Louise Sunshine is blunt about what Four Seasons brings to Fort Lauderdale that hadn’t been here before.
“I think this sets a new standard for Fort Lauderdale,” says Sunshine, strategic advisor to Fort Partners, the project’s developer. “It’s a brand new standard … It elevates the whole market.”
Designed by Miami architect Kobi Karp, the distinctive curving lines of the 22-story building make a striking addition to the main A1A drag of Fort Lauderdale Beach. The hotel, which opened in early March, also includes one high-end restaurant and, Sunshine says, another one in the pipeline; a Four Seasons-level spa; and a condo community, Four Seasons Private Residences Fort Lauderdale, that is filling up and breaking records.
The private residences’ most expensive offering, Penthouse 2202, sold earlier this year for $15.4 million, just beating the $15m price tag on the development’s other penthouse, which sold last year. The sale made Penthouse 2202 the city’s most expensive condo, breaking the record made by its neighbor. Closings on the rest of the development began in February and at Fort Lauderdale Magazine’s deadline, only a handful remained available. Prices start at $4.6m. “Those are numbers and rates records that have never been seen before in Fort Lauderdale,” Sunshine says. “It’s a standard that is usually set by the Four Seasons brand.”
So, what made Fort Lauderdale right for the Four Seasons brand?
“We think Fort Lauderdale is a very happening place,” Sunshine says, citing some longtime benefits such as convenient international airport location halfway between Miami and Palm Beach, and yachting capital status. But, she says, that’s not all.
“We think Fort Lauderdale is a place for an incredible lifestyle with many diverse outlets,” she says. New restaurants are coming in all the time. The city, she says, was also easy to work with.
About those restaurants. The Four Seasons’ current gambit into that scene is called Evelyn’s, but there will be another restaurant on the premises, and Sunshine says it will gun for a Michelin star. “We just haven’t decided on the chefs yet,” she says.

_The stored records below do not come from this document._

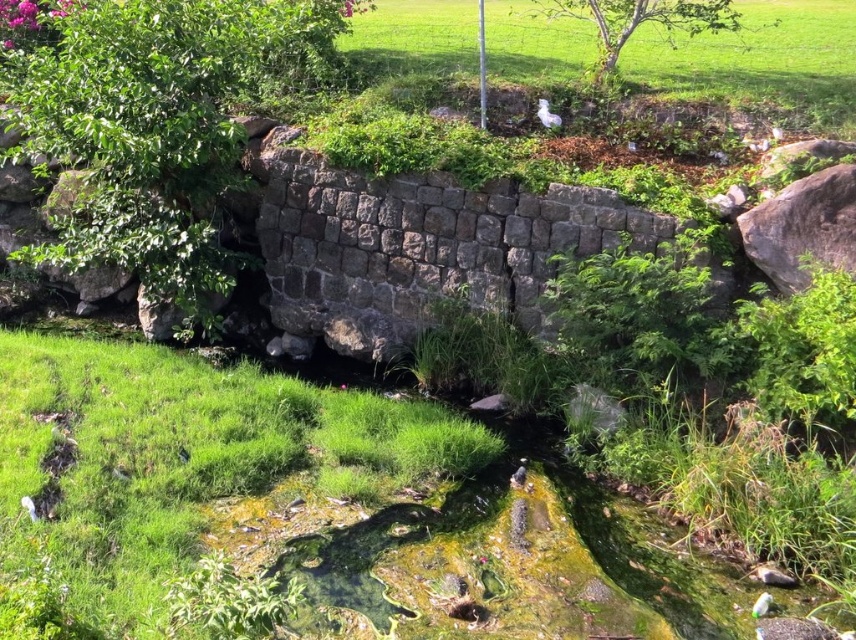 Question: Does green grass at center have a lesser width compared to white feathered bird at upper center?

Choices:
 (A) yes
 (B) no

Answer: (B)

Question: Which point appears closest to the camera in this image?

Choices:
 (A) (551, 122)
 (B) (141, 556)

Answer: (B)

Question: Is green grass at center in front of white feathered bird at upper center?

Choices:
 (A) no
 (B) yes

Answer: (B)

Question: Is green grass at center to the right of white feathered bird at upper center from the viewer's perspective?

Choices:
 (A) yes
 (B) no

Answer: (B) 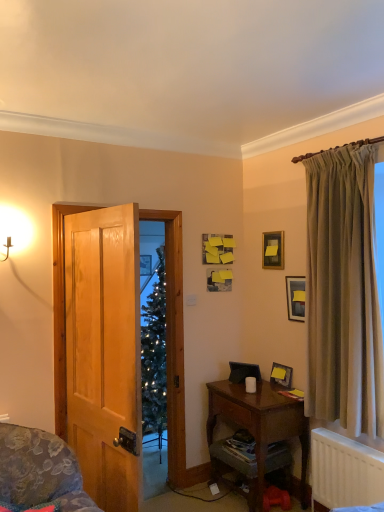 Question: Considering the positions of point (327, 360) and point (283, 266), is point (327, 360) closer or farther from the camera than point (283, 266)?

Choices:
 (A) closer
 (B) farther

Answer: (A)

Question: From a real-world perspective, is silky beige curtain at right positioned above or below wooden picture frame at upper center, placed as the third picture frame when sorted from bottom to top?

Choices:
 (A) above
 (B) below

Answer: (B)

Question: Which of these objects is positioned farthest from the wooden cabinet at lower right?

Choices:
 (A) wooden desk at lower right
 (B) matte black picture frame at lower right, which appears as the 3th picture frame when viewed from the top
 (C) matte black picture frame at upper center, which is the 2th picture frame from bottom to top
 (D) silky beige curtain at right
 (E) white matte coffee cup at lower center

Answer: (C)

Question: Based on their relative distances, which object is nearer to the white matte coffee cup at lower center?

Choices:
 (A) matte gold sconce at upper left
 (B) wooden door at left
 (C) wooden cabinet at lower right
 (D) matte black picture frame at lower right, which appears as the 1th picture frame when ordered from the bottom
 (E) white plastic radiator at lower right

Answer: (D) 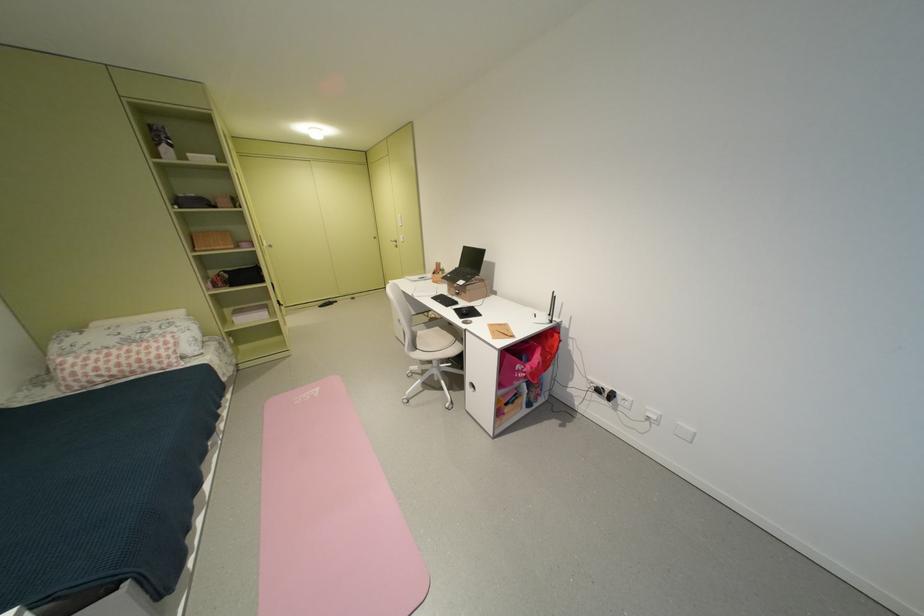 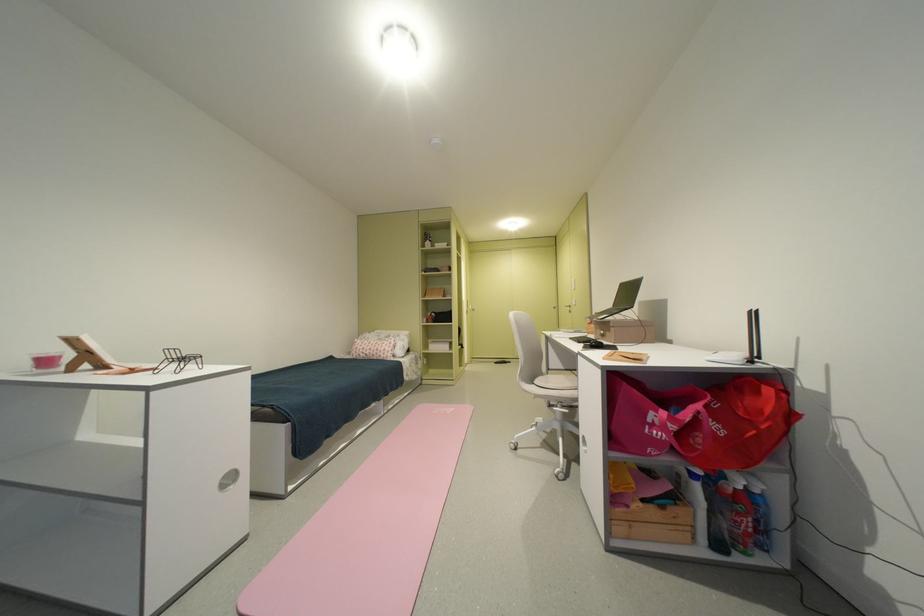 Where in the second image is the point corresponding to [428,349] from the first image?

(543, 383) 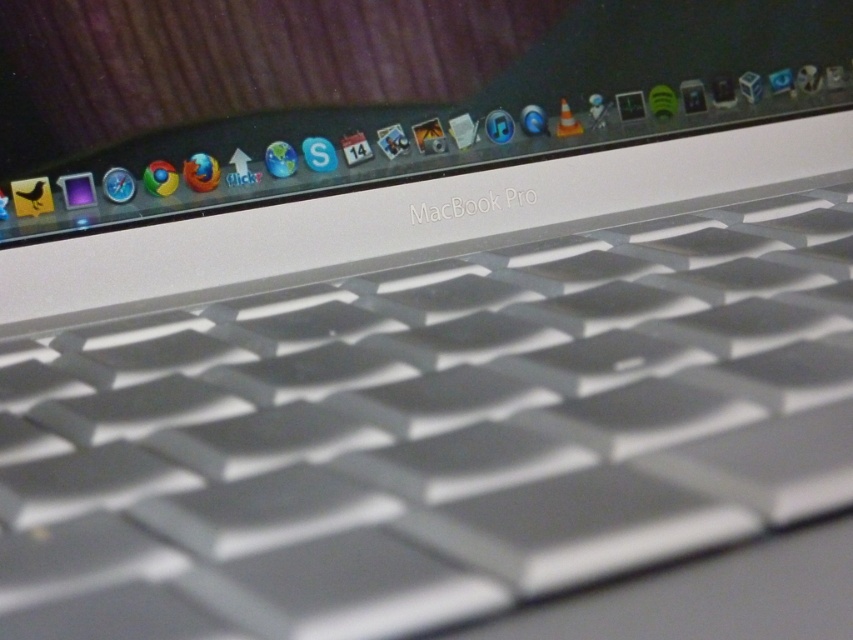 You are trying to locate the satin silver keyboard at center on the MacBook Pro laptop. According to the coordinates provided, where is the point (430, 432) located?

The point (430, 432) corresponds to the satin silver keyboard at center.

You are trying to place a protective cover over the satin silver keyboard at center and the satin silver macbook pro at upper center. Based on their sizes, which one requires a larger cover?

The satin silver macbook pro at upper center requires a larger cover because it has a greater width than the satin silver keyboard at center.

You are setting up a workspace and want to place a small plant between the satin silver keyboard at center and the satin silver macbook pro at upper center. Based on their sizes, which object should the plant be closer to?

The satin silver keyboard at center is smaller than the satin silver macbook pro at upper center, so the plant should be placed closer to the larger MacBook Pro to maintain balance in the workspace layout. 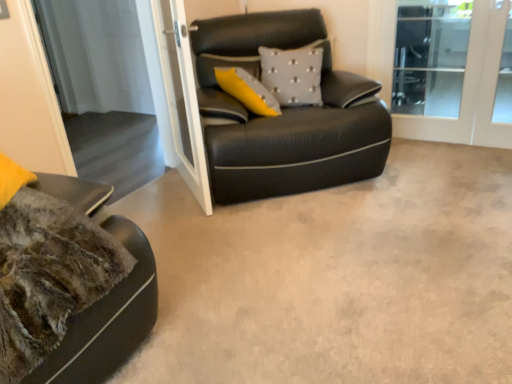 Question: Would you say gray textured pillow at center is a long distance from transparent glass screen door at upper center, acting as the 1th screen door starting from the left?

Choices:
 (A) yes
 (B) no

Answer: (B)

Question: From a real-world perspective, is gray textured pillow at center positioned under transparent glass screen door at upper center, acting as the 1th screen door starting from the left, based on gravity?

Choices:
 (A) yes
 (B) no

Answer: (B)

Question: Can you confirm if gray textured pillow at center is taller than transparent glass screen door at upper center, which is the 3th screen door in right-to-left order?

Choices:
 (A) yes
 (B) no

Answer: (B)

Question: Does gray textured pillow at center have a greater width compared to transparent glass screen door at upper center, acting as the 1th screen door starting from the left?

Choices:
 (A) no
 (B) yes

Answer: (B)

Question: From a real-world perspective, is gray textured pillow at center on top of transparent glass screen door at upper center, which is the 3th screen door in right-to-left order?

Choices:
 (A) no
 (B) yes

Answer: (B)

Question: Considering the positions of gray textured pillow at center and black leather studio couch at center in the image, is gray textured pillow at center taller or shorter than black leather studio couch at center?

Choices:
 (A) short
 (B) tall

Answer: (A)

Question: In the image, is gray textured pillow at center on the left side or the right side of black leather studio couch at center?

Choices:
 (A) left
 (B) right

Answer: (B)

Question: From a real-world perspective, is gray textured pillow at center positioned above or below black leather studio couch at center?

Choices:
 (A) below
 (B) above

Answer: (B)

Question: Is gray textured pillow at center in front of or behind black leather studio couch at center in the image?

Choices:
 (A) behind
 (B) front

Answer: (A)

Question: Would you say white glass screen door at upper center, which is the second screen door from left to right, is to the left or to the right of transparent glass screen door at upper center, acting as the 1th screen door starting from the left, in the picture?

Choices:
 (A) left
 (B) right

Answer: (B)

Question: Choose the correct answer: Is white glass screen door at upper center, which is the second screen door from left to right, inside transparent glass screen door at upper center, acting as the 1th screen door starting from the left, or outside it?

Choices:
 (A) outside
 (B) inside

Answer: (A)

Question: From the image's perspective, is white glass screen door at upper center, which is the second screen door from left to right, positioned above or below transparent glass screen door at upper center, which is the 3th screen door in right-to-left order?

Choices:
 (A) above
 (B) below

Answer: (B)

Question: From a real-world perspective, is white glass screen door at upper center, the second screen door viewed from the right, physically located above or below transparent glass screen door at upper center, which is the 3th screen door in right-to-left order?

Choices:
 (A) above
 (B) below

Answer: (B)

Question: Considering the positions of white glass screen door at upper center, which is the second screen door from left to right, and black leather studio couch at center in the image, is white glass screen door at upper center, which is the second screen door from left to right, wider or thinner than black leather studio couch at center?

Choices:
 (A) thin
 (B) wide

Answer: (A)

Question: Is white glass screen door at upper center, which is the second screen door from left to right, to the left or to the right of black leather studio couch at center in the image?

Choices:
 (A) right
 (B) left

Answer: (B) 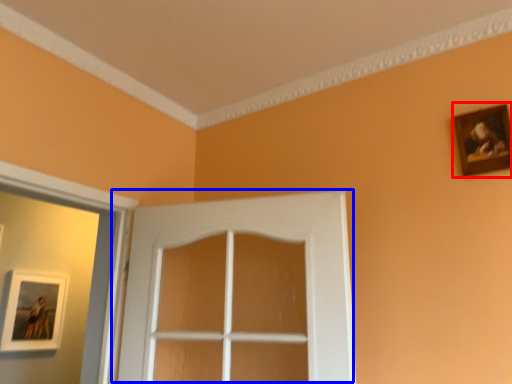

Between that and the “first-class” spa, Sunshine says the place offers amenities that locals will appreciate too. In fact, she says, about 30 percent of the residences’ new or soon-to-be residents come from Fort Lauderdale – empty nesters and downsizers looking for less worry but plenty of luxury. Another 40 percent are from the Northeast, and they’re part of what Sunshine calls the new trend of people from there declaring their residency here.
“We have many purchasers at the Four Seasons whose primary residences are in Florida,” she says. “Those used to be secondary residences; they’re not snowbirds.”
At least 30 percent of new owners are part of another category – Four Seasons devotees who own multiple Four Seasons residences. “They don’t even go to the sales office; they buy on the phone,” Sunshine says. “That’s what happens when you have a Four Seasons brand.”